→ **Your instructions**: Reproduce nothing but the lines from the one containing "para que grandes arquitectos y urbanistas" to the end of the records below, each exactly as written.

→ **Records for the exercise**:
================================

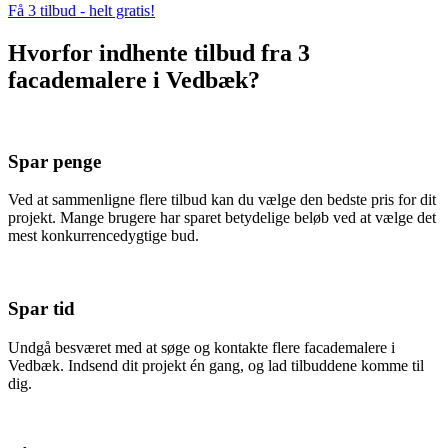
Få 3 tilbud - helt gratis!
Hvorfor indhente tilbud fra 3
facademalere i Vedbæk?
Spar penge
Ved at sammenligne flere tilbud kan du vælge den bedste pris for dit
projekt. Mange brugere har sparet betydelige beløb ved at vælge det
mest konkurrencedygtige bud.
Spar tid
Undgå besværet med at søge og kontakte flere facademalere i
Vedbæk. Indsend dit projekt én gang, og lad tilbuddene komme til
dig.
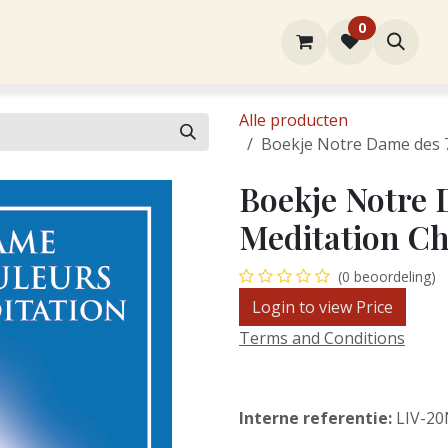
0
rtiment
Over ons
Winkel
Contact
Alle producten
Boekje Notre Dame des 7
Boekje Notre 
Meditation Ch
(0 beoordeling)
Login to view Price
Terms and Conditions
Interne referentie:
LIV-2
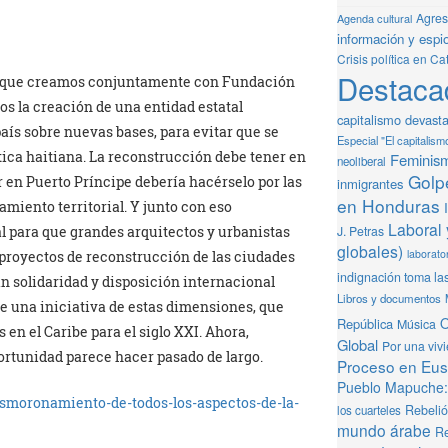
Agresi
Agenda cultural
información y espio
Crisis política en Ca
Destaca
 que creamos conjuntamente con Fundación
os la creación de una entidad estatal
capitalismo devast
aís sobre nuevas bases, para evitar que se
Especial "El capitalism
tica haitiana. La reconstrucción debe tener en
Feminis
neoliberal
Golpe
 en Puerto Príncipe debería hacérselo por las
inmigrantes
en Honduras
amiento territorial. Y junto con eso
Laboral 
 para que grandes arquitectos y urbanistas
J. Petras
globales)
laborator
proyectos de reconstrucción de las ciudades
indignación toma la
an solidaridad y disposición internacional
Libros y documentos
te una iniciativa de estas dimensiones, que
O
República
Música
 en el Caribe para el siglo XXI. Ahora,
Global
Por una viv
ortunidad parece hacer pasado de largo.
Proceso en Eusk
Pueblo Mapuche: 
desmoronamiento-de-todos-los-aspectos-de-la-
Rebeli
los cuarteles
mundo árabe
Re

================================

→ **Output for this exercise**:
 para que grandes arquitectos y urbanistas
J. Petras
globales)
laborator
proyectos de reconstrucción de las ciudades
indignación toma la
an solidaridad y disposición internacional
Libros y documentos
te una iniciativa de estas dimensiones, que
O
República
Música
 en el Caribe para el siglo XXI. Ahora,
Global
Por una viv
ortunidad parece hacer pasado de largo.
Proceso en Eusk
Pueblo Mapuche: 
desmoronamiento-de-todos-los-aspectos-de-la-
Rebeli
los cuarteles
mundo árabe
Re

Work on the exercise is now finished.